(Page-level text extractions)
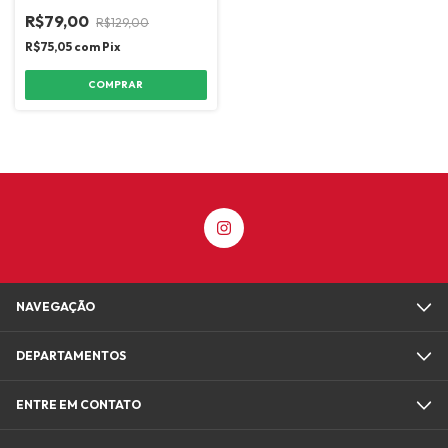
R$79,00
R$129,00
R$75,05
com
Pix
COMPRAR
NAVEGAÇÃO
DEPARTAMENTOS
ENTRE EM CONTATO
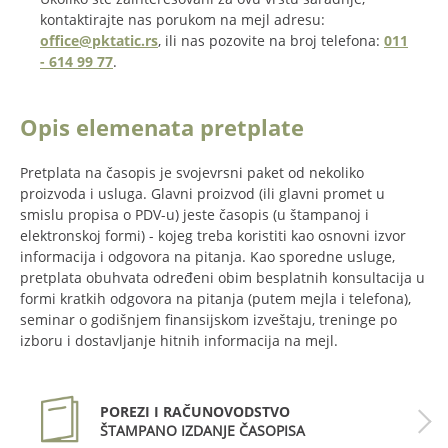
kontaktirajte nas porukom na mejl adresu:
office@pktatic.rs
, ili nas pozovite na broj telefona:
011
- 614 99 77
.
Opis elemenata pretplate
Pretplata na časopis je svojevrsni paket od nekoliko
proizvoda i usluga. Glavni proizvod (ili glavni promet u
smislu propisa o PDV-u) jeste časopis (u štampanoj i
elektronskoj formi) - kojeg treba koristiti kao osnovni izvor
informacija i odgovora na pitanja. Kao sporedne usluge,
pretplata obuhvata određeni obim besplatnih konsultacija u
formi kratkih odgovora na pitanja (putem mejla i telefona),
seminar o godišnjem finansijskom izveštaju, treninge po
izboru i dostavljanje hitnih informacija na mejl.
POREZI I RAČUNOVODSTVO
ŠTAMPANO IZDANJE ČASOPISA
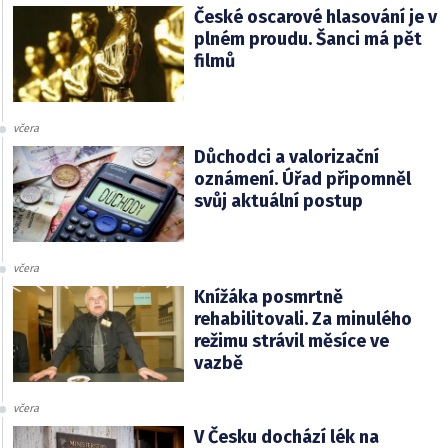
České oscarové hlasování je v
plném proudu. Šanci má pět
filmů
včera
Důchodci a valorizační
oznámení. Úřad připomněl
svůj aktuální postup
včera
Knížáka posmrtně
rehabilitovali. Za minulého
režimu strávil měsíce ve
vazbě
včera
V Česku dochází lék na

GOAL OF THE EXERCISE:
Write out every line from the data above that includes "formi".

REPLY:
elektronskoj formi) - kojeg treba koristiti kao osnovni izvor
formi kratkih odgovora na pitanja (putem mejla i telefona),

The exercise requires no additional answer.